[Stored data entries]
::::

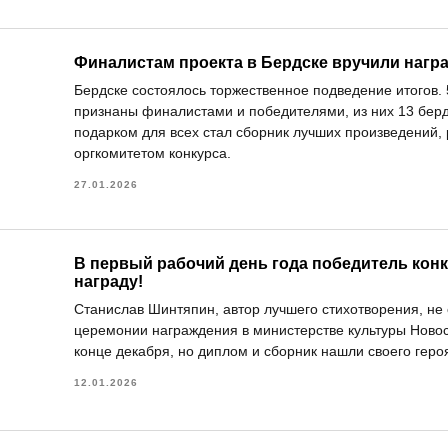
Финалистам проекта в Бердске вручили нагр
Бердске состоялось торжественное подведение итогов. 
признаны финалистами и победителями, из них 13 бер
подарком для всех стал сборник лучших произведений
оргкомитетом конкурса.
27.01.2026
В первый рабочий день года победитель кон
награду!
Станислав Шинтяпин, автор лучшего стихотворения, не 
церемонии награждения в министерстве культуры Новос
конце декабря, но диплом и сборник нашли своего геро
12.01.2026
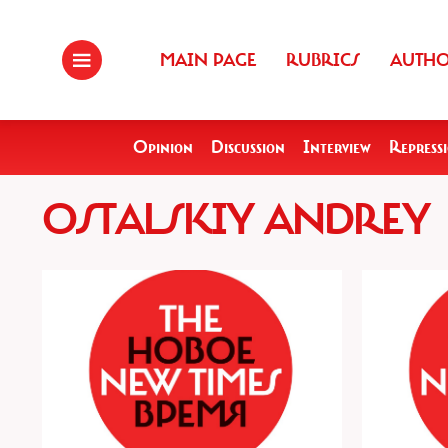
MAIN PAGE
RUBRICS
AUTH
Opinion
Discussion
Interview
Repress
OSTALSKIY ANDREY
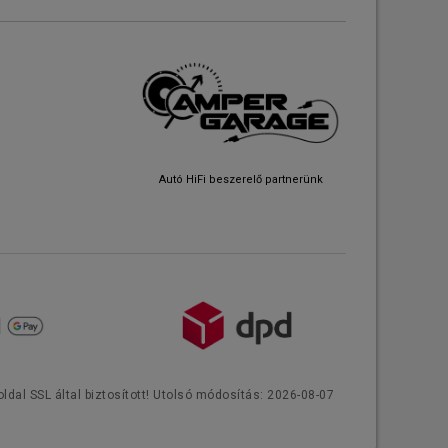
Autó HiFi beszerelő partnerünk
ldal SSL által biztosított! Utolsó módosítás: 2026-08-07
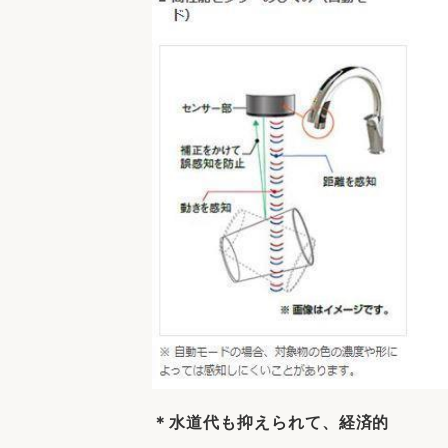
＊水道代も抑えられて、経済的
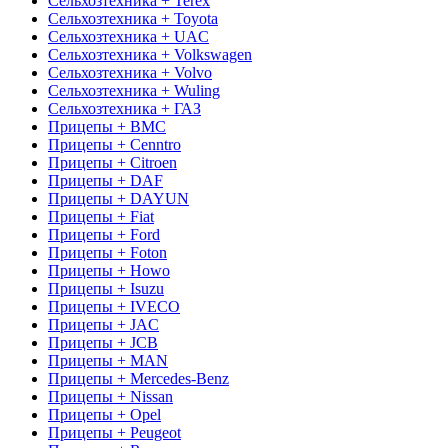
Сельхозтехника + Terex
Сельхозтехника + Toyota
Сельхозтехника + UAC
Сельхозтехника + Volkswagen
Сельхозтехника + Volvo
Сельхозтехника + Wuling
Сельхозтехника + ГАЗ
Прицепы + BMC
Прицепы + Cenntro
Прицепы + Citroen
Прицепы + DAF
Прицепы + DAYUN
Прицепы + Fiat
Прицепы + Ford
Прицепы + Foton
Прицепы + Howo
Прицепы + Isuzu
Прицепы + IVECO
Прицепы + JAC
Прицепы + JCB
Прицепы + MAN
Прицепы + Mercedes-Benz
Прицепы + Nissan
Прицепы + Opel
Прицепы + Peugeot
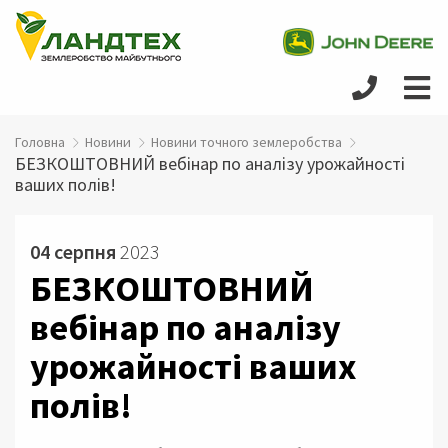
Головна
Новини
Новини точного землеробства
БЕЗКОШТОВНИЙ вебінар по аналізу урожайності
ваших полів!
04 серпня
2023
БЕЗКОШТОВНИЙ
вебінар по аналізу
урожайності ваших
полів!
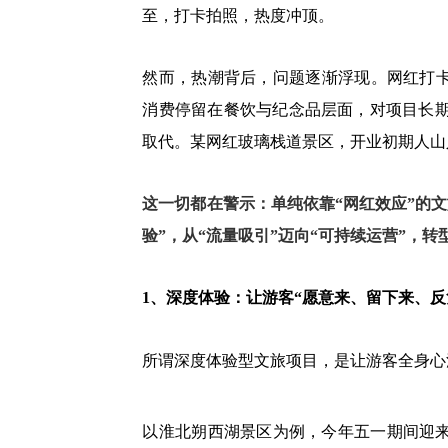
至，打卡拍照，热度冲顶。
然而，热潮背后，问题逐渐浮现。网红打卡
消费停留在餐饮与纪念品层面，对项目长
取代。某网红玻璃栈道景区，开业初期人山
这一切都在警示：单纯依靠“网红效应”的文
验”，从“流量吸引”迈向“可持续运营”，
1、深度体验：让游客“愿意来、留下来、反
所谓深度体验型文旅项目，是让游客全身心
以淮北朔西湖景区为例，今年五一期间迎来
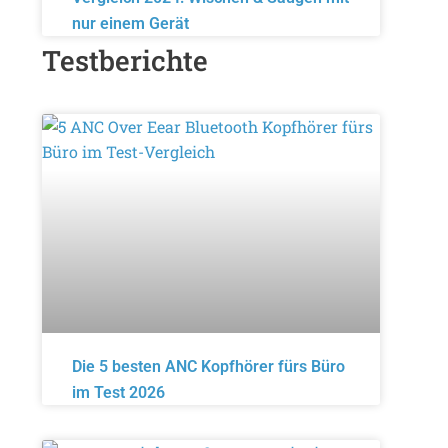
nur einem Gerät
Testberichte
Die 5 besten ANC Kopfhörer fürs Büro
im Test 2026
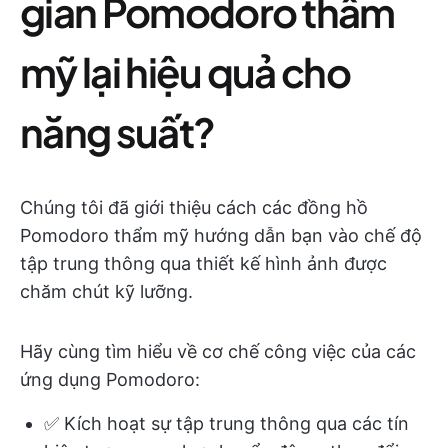
gian Pomodoro thẩm
mỹ lại hiệu quả cho
năng suất?
Chúng tôi đã giới thiệu cách các đồng hồ
Pomodoro thẩm mỹ hướng dẫn bạn vào chế độ
tập trung thông qua thiết kế hình ảnh được
chăm chút kỹ lưỡng.
Hãy cùng tìm hiểu về cơ chế công việc của các
ứng dụng Pomodoro:
✅ Kích hoạt sự tập trung thông qua các tín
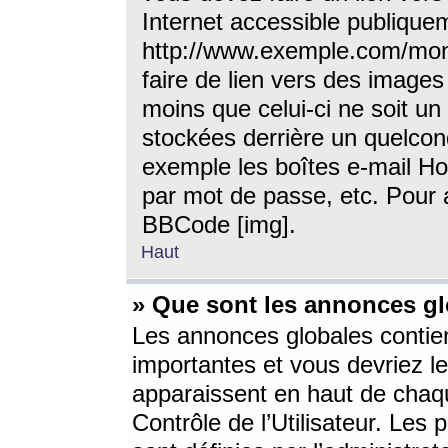
Internet accessible publique
http://www.exemple.com/mon
faire de lien vers des image
moins que celui-ci ne soit un
stockées derrière un quelcon
exemple les boîtes e-mail Ho
par mot de passe, etc. Pour a
BBCode [img].
Haut
» Que sont les annonces gl
Les annonces globales contien
importantes et vous devriez les
apparaissent en haut de chaq
Contrôle de l’Utilisateur. Le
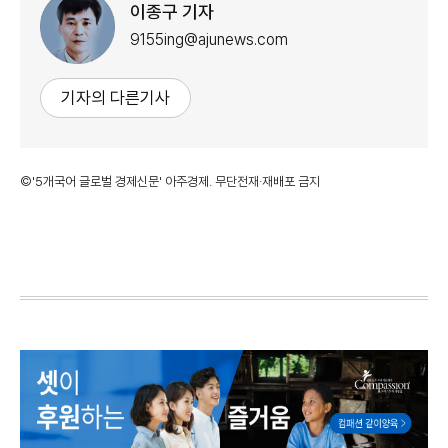
이종구 기자
9155ing@ajunews.com
기자의 다른기사
©'5개국어 글로벌 경제신문' 아주경제. 무단전재·재배포 금지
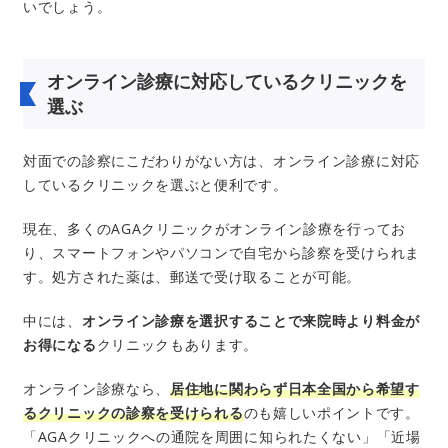
いでしょう。
オンライン診療に対応しているクリニックを
選ぶ
対面での診察にこだわりがない方は、オンライン診療に対応
しているクリニックを選ぶと便利です。
現在、多くのAGAクリニックがオンライン診療を行ってお
り、スマートフォンやパソコンで自宅から診察を受けられま
す。処方された薬は、郵送で受け取ることが可能。
中には、
オンライン診療を選択することで来院時より料金が
お得になる
クリニックもあります。
オンライン診療なら、
居住地に関わらず日本全国から希望す
るクリニックの診察を受けられる
のも嬉しいポイントです。
「AGAクリニックへの通院を周囲に知られたくない」「近場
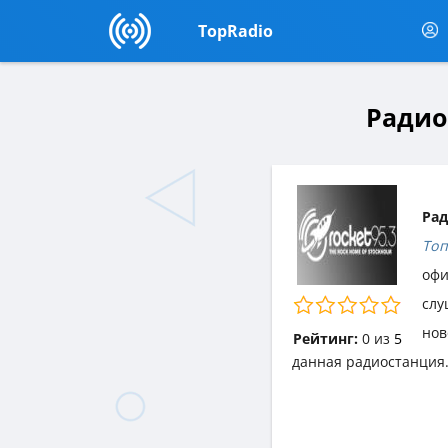
TopRadio
Радио
Рад
Топ
офи
слу
нов
Рейтинг:
0
из
5
данная радиостанция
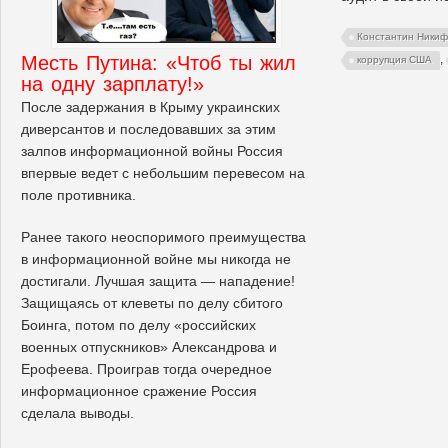
Константин Ники
Месть Путина: «Чтоб ты жил
,
коррупция США
на одну зарплату!»
После задержания в Крыму украинских
диверсантов и последовавших за этим
залпов информационной войны Россия
впервые ведет с небольшим перевесом на
поле противника.
Ранее такого неоспоримого преимущества
в информационной войне мы никогда не
достигали. Лучшая защита — нападение!
Защищаясь от клеветы по делу сбитого
Боинга, потом по делу «российских
военных отпускников» Александрова и
Ерофеева. Проиграв тогда очередное
информационное сражение Россия
сделала выводы.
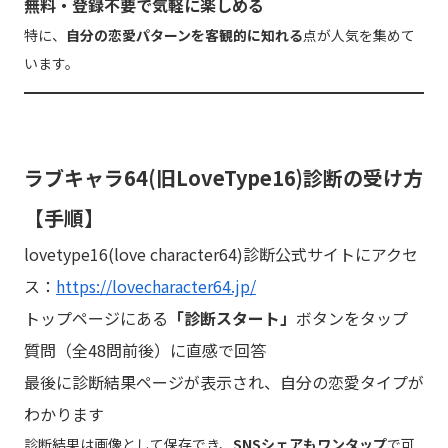
無料・登録不要で気軽に楽しめる
特に、
自分の恋愛パターンを客観的に知れる
点が人気を集めて
います。
ラブキャラ64(旧LoveType16)診断の受け方
【手順】
lovetype16(love character64)診断公式サイトにアクセ
ス：
https://lovecharacter64.jp/
トップページにある
「診断スタート」
ボタンをタップ
質問（全48問前後）に直感で回答
最後に診断結果ページが表示され、自分の恋愛タイプが
わかります
診断結果は画像として保存でき、
SNSシェアもワンタップ
で可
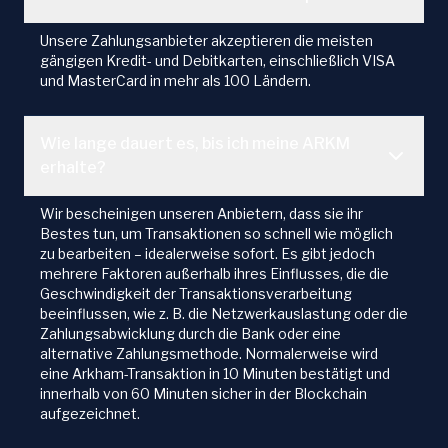
Unsere Zahlungsanbieter akzeptieren die meisten
gängigen Kredit- und Debitkarten, einschließlich VISA
und MasterCard in mehr als 100 Ländern.
Wie lange dauert es, bis ich meine ARKM
erhalte?
Wir bescheinigen unseren Anbietern, dass sie ihr
Bestes tun, um Transaktionen so schnell wie möglich
zu bearbeiten – idealerweise sofort. Es gibt jedoch
mehrere Faktoren außerhalb ihres Einflusses, die die
Geschwindigkeit der Transaktionsverarbeitung
beeinflussen, wie z. B. die Netzwerkauslastung oder die
Zahlungsabwicklung durch die Bank oder eine
alternative Zahlungsmethode. Normalerweise wird
eine Arkham-Transaktion in 10 Minuten bestätigt und
innerhalb von 60 Minuten sicher in der Blockchain
aufgezeichnet.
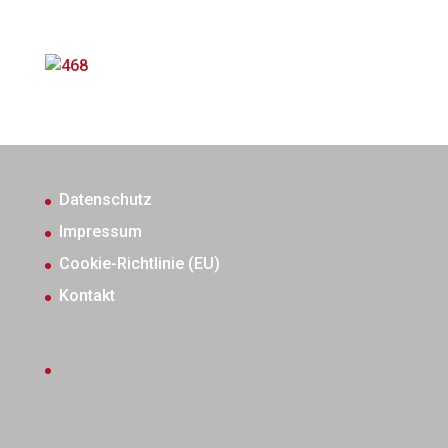
Datenschutz
Impressum
Cookie-Richtlinie (EU)
Kontakt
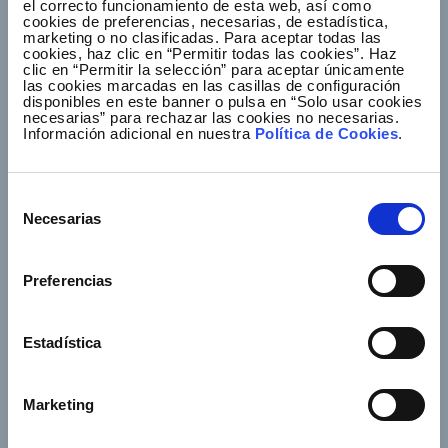
el correcto funcionamiento de esta web, así como
cookies de preferencias, necesarias, de estadística,
marketing o no clasificadas. Para aceptar todas las
cookies, haz clic en “Permitir todas las cookies”. Haz
Footer TOP
Conócenos
Nuestros servicios
clic en “Permitir la selección” para aceptar únicamente
las cookies marcadas en las casillas de configuración
Empleo
Sala de prensa
disponibles en este banner o pulsa en “Solo usar cookies
necesarias” para rechazar las cookies no necesarias.
Accionistas e inversores
Gobierno corporativo
Información adicional en nuestra
Política de Cookies
.
Junta de Accionistas
Proveedores
Selección
e-Factura
Contacto
Necesarias
de
consentimiento
Empresas del grupo
Preferencias
Estadística
Marketing
Síguenos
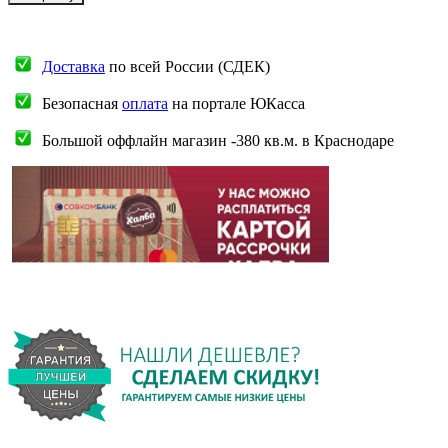
Доставка
по всей России (СДЕК)
Безопасная
оплата
на портале ЮКасса
Большой оффлайн магазин -380 кв.м. в Краснодаре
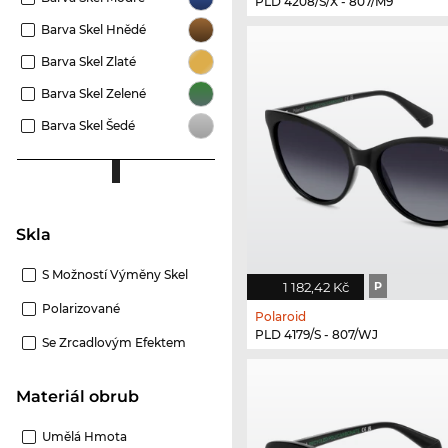
PLD 4208/S/X - 807/M9
Barva Skel Hnědé
Barva Skel Zlaté
Barva Skel Zelené
Barva Skel Šedé
Skla
S Možností Výměny Skel
1 182,42 Kč
P
Polarizované
Polaroid
PLD 4179/S - 807/WJ
Se Zrcadlovým Efektem
Materiál obrub
Umělá Hmota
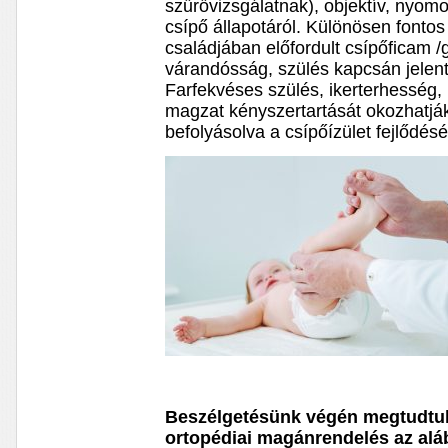
szűrővizsgálatnak), objektív, nyom
csípő állapotáról. Különösen fonto
családjában előfordult csípőficam /g
várandósság, szülés kapcsán jelen
Farfekvéses szülés, ikerterhesség
magzat kényszertartását okozhatj
befolyásolva a csípőízület fejlődését 
Beszélgetésünk végén megtudtuk
ortopédiai magánrendelés az al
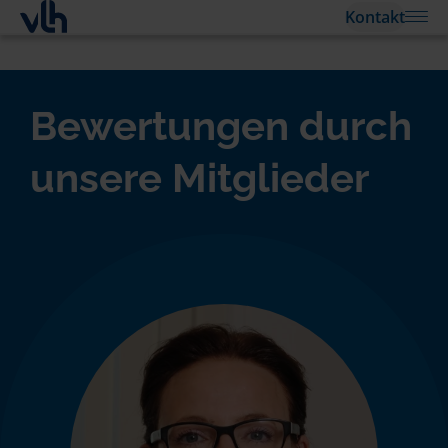
Kontakt
Bewertungen durch
unsere Mitglieder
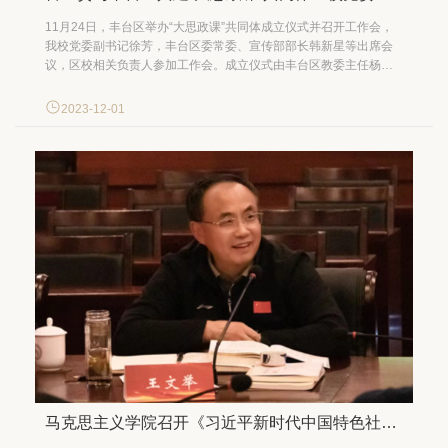
11月24日，丰台区举办“大思政课”共同体成立仪式并召开工作会，
我校党委副书记徐芳，丰台区委常委、宣传部部长韩新星等出席会
议，区校相关负责人参加工作会。成立仪式由丰台区教委主任杨晓
辉主持。 成立仪式上，徐芳代表学校致辞，对丰台区“大思政课”共
同体的成立表示祝贺。徐芳重点介绍了近年来学校落实立德树人根
2023-12-01
本任务、推进“大思政课”建设取得的积极成效。徐芳指出，学校...
马克思主义学院召开《习近平新时代中国特色社会主义思想概论》课集体备课会暨思想政治理论课教师座谈会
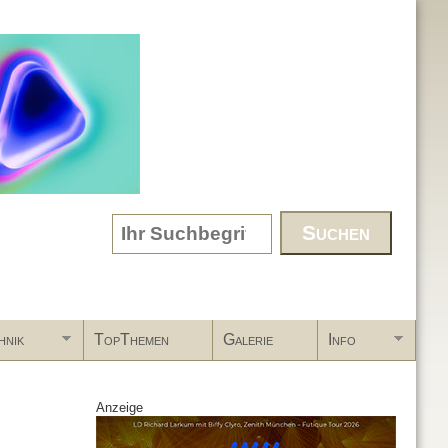
Search form
hnik
TopThemen
Galerie
Info
Anzeige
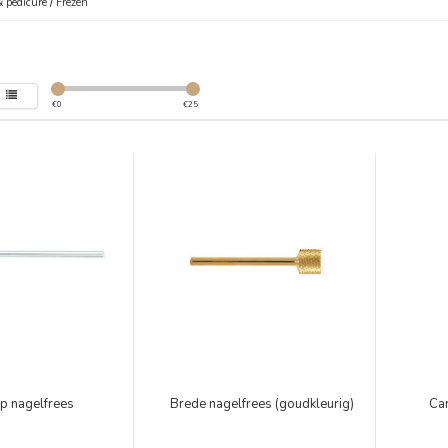
 pedicure
/
Frezen
€
0
€
25
p nagelfrees
Brede nagelfrees (goudkleurig)
Car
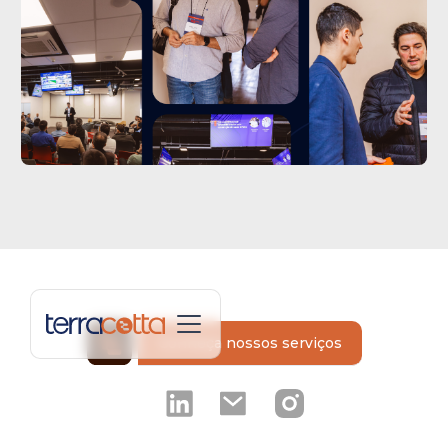
Conheça nossos serviços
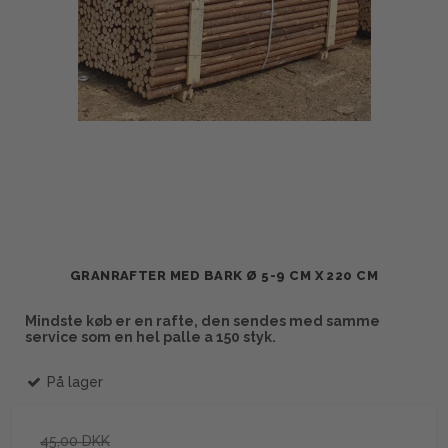
GRANRAFTER MED BARK Ø 5-9 CM X 220 CM
Mindste køb er en rafte, den sendes med samme
service som en hel palle a 150 styk.
På lager
45,00 DKK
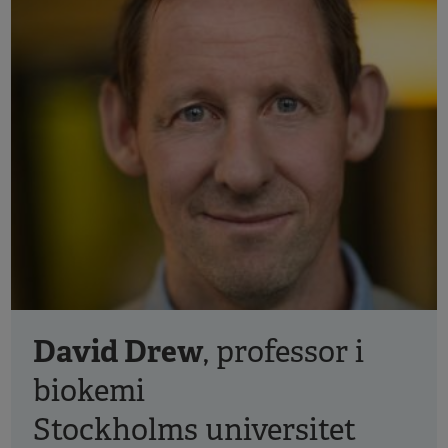
David Drew
, professor i
biokemi
Stockholms universitet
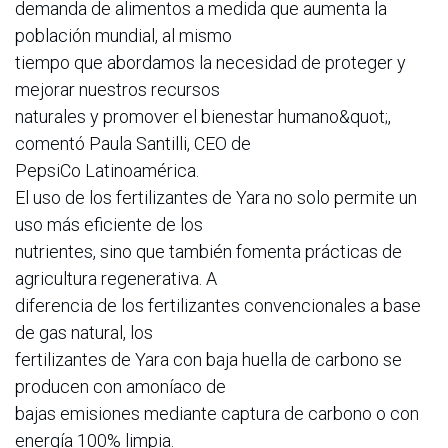
demanda de alimentos a medida que aumenta la
población mundial, al mismo
tiempo que abordamos la necesidad de proteger y
mejorar nuestros recursos
naturales y promover el bienestar humano&quot;,
comentó Paula Santilli, CEO de
PepsiCo Latinoamérica.
El uso de los fertilizantes de Yara no solo permite un
uso más eficiente de los
nutrientes, sino que también fomenta prácticas de
agricultura regenerativa. A
diferencia de los fertilizantes convencionales a base
de gas natural, los
fertilizantes de Yara con baja huella de carbono se
producen con amoníaco de
bajas emisiones mediante captura de carbono o con
energía 100% limpia.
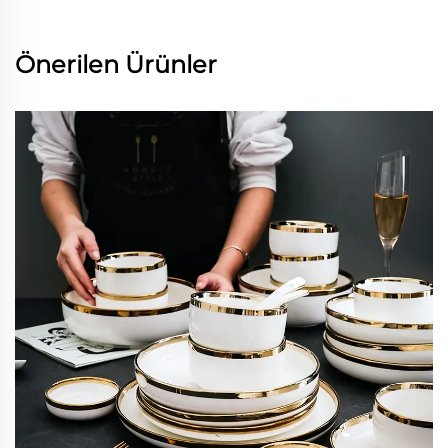
Önerilen Ürünler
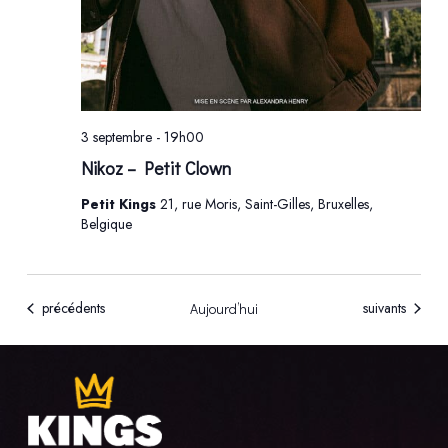
3 septembre - 19h00
Nikoz – Petit Clown
Petit Kings
21, rue Moris, Saint-Gilles, Bruxelles,
Belgique
Évènements
Évènements
précédents
suivants
Aujourd’hui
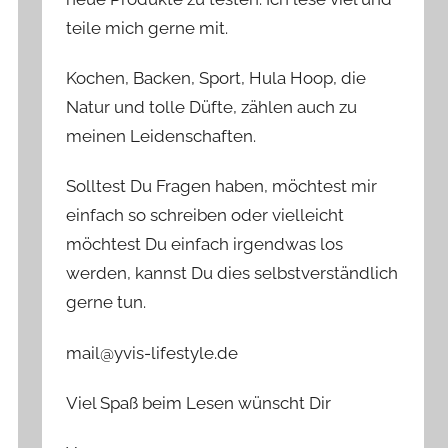
teile mich gerne mit.
Kochen, Backen, Sport, Hula Hoop, die
Natur und tolle Düfte, zählen auch zu
meinen Leidenschaften.
Solltest Du Fragen haben, möchtest mir
einfach so schreiben oder vielleicht
möchtest Du einfach irgendwas los
werden, kannst Du dies selbstverständlich
gerne tun.
mail@yvis-lifestyle.de
Viel Spaß beim Lesen wünscht Dir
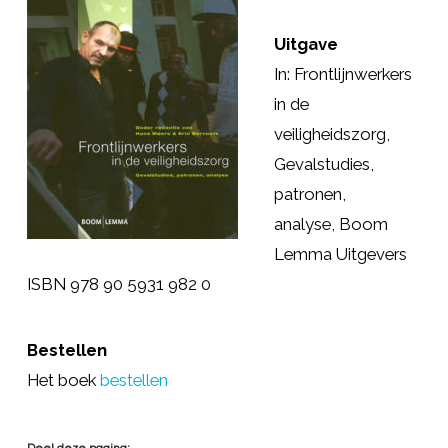
Uitgave
In: Frontlijnwerkers
in de
veiligheidszorg,
Gevalstudies,
patronen,
analyse, Boom
Lemma Uitgevers
ISBN 978 90 5931 982 0
Bestellen
Het boek
bestellen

::::

Exercise details ->
Wherever the string "szülés" appears in the entries above, list that line.

Answer below ->
várandósság, szülés kapcsán jelen
Farfekvéses szülés, ikerterhesség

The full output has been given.